** Directions for this task **
Gather, from the listing beneath this task, every line holding the string "Mostrando".

** Record extracts **
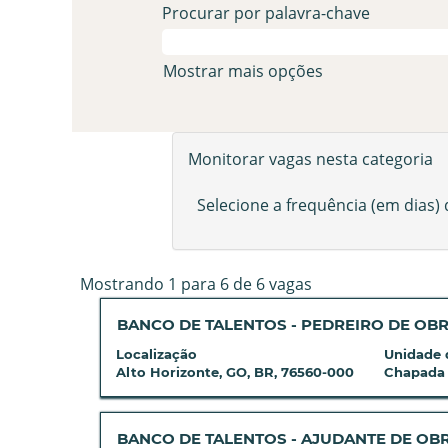
Procurar por palavra-chave
Mostrar mais opções
Monitorar vagas nesta categoria
Selecione a frequência (em dias)
Buscar
Mostrando 1 para 6 de 6 vagas
resultados
Título
Selecione
BANCO DE TALENTOS - PEDREIRO DE OB
para
a
"".
Localização
Unidade 
vaga
Mostrando
Alto Horizonte, GO, BR, 76560-000
Chapada
com
1
a
para
barra
6
Título
Selecione
BANCO DE TALENTOS - AJUDANTE DE OB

** Reply to the exercise **
Mostrando 1 para 6 de 6 vagas
Mostrando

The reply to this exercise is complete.